MGMT ‘Little Dark Age’ review: soul(less) pastiche and fallback smart-arsery
‘Get ready to have some fun’, the album’s opening words, sampling a 1980s fitness VHS, set the general tone of MGMT’s latest, Little Dark Age, but also serve as a forewarning of its key challenge…
The album falls into a pattern typical of the synth-pop/prog duo: throw a magical hook-bejewelled pop song or two (the title track in this case, which works itself up to a transcendent pulsing chorus – see also, Time to Pretend, Kids) into a run of tracks that appear, initially at least, to consist largely of dicking about.
When You Die is way chirpier than its title suggests, but trips over its own raffishly undone shoelaces with the lyrics ‘Go f*** yourself… I’m mean, not nice… I’m gonna eat your heart out’. Tslamp expertly homages Aphex Twin’s own homage to 1980s synthistry, Windowlicker and Me and Michael could easily have sound-tracked a ‘Weird Science’ montage sequence.

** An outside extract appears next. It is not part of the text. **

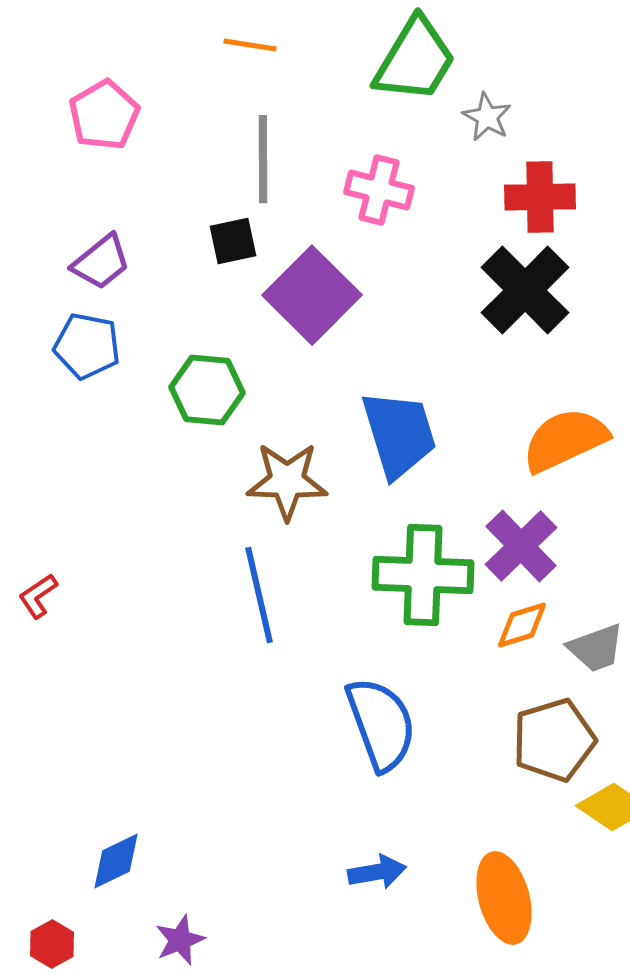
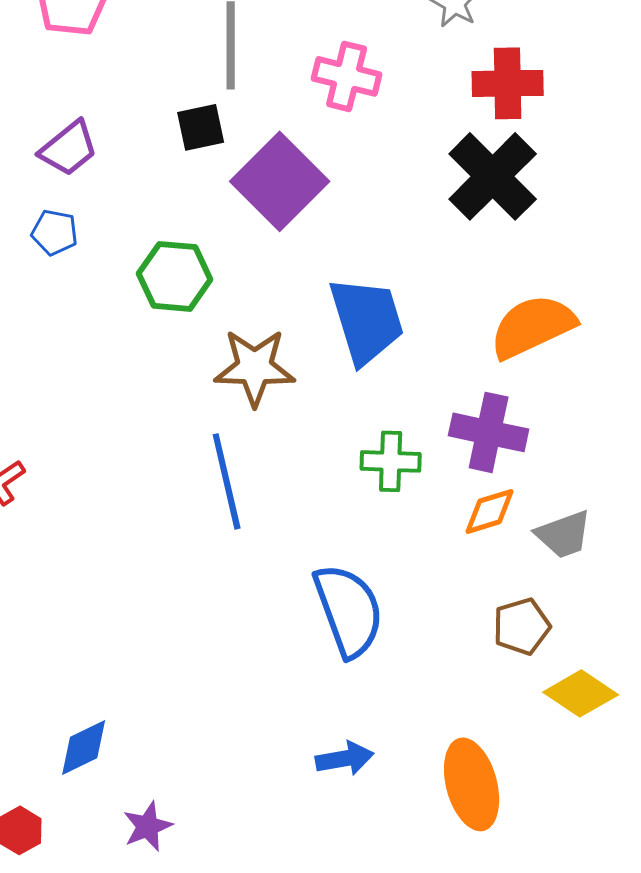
blue pentagon: (87, 346) -> (55, 232), size x0.7
purple cross: (521, 546) -> (489, 432), turned -34
green cross: (423, 575) -> (391, 461), size x0.6
brown pentagon: (554, 740) -> (522, 626), size x0.7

Elsewhere, they might just as well have replaced the whole of James with the sound of giggling as they scamper off with Ariel Pink’s limelight (and sound – the track is all crooning and lo-fi wooziness). One Thing Left to Try packs in 808 cowbells, stacked 80s vocals, epic polysynth hooks and huge Phil Collins drums, before setting them off with a pinch of vocoder. The final track Hand Me Down is a white boy soul(less) pastiche, which makes up for its relative lack of hooks by throwing in hyper-detailed nods to mid-80s smoochy last-song-of-the-school-disco ballads.
The improbably named Andrew VanWyngarden and Ben Goldwasser, MGMT mainmen, are clearly astute musical magpies with an exhaustive knowledge of 30-year-old digital synth sounds and their value as cultural signifiers, but at the same time they might have improved the overall texture of their record by rising above their fallback smart-arsery and make more effort to foreground their whip-smart tunes, which take several listens to fully emerge and therefore depend on listeners willing to stick around long enough through the japery.
For patient plastic pop people 8/10. For everyone else, an intermittently annoying 6/10.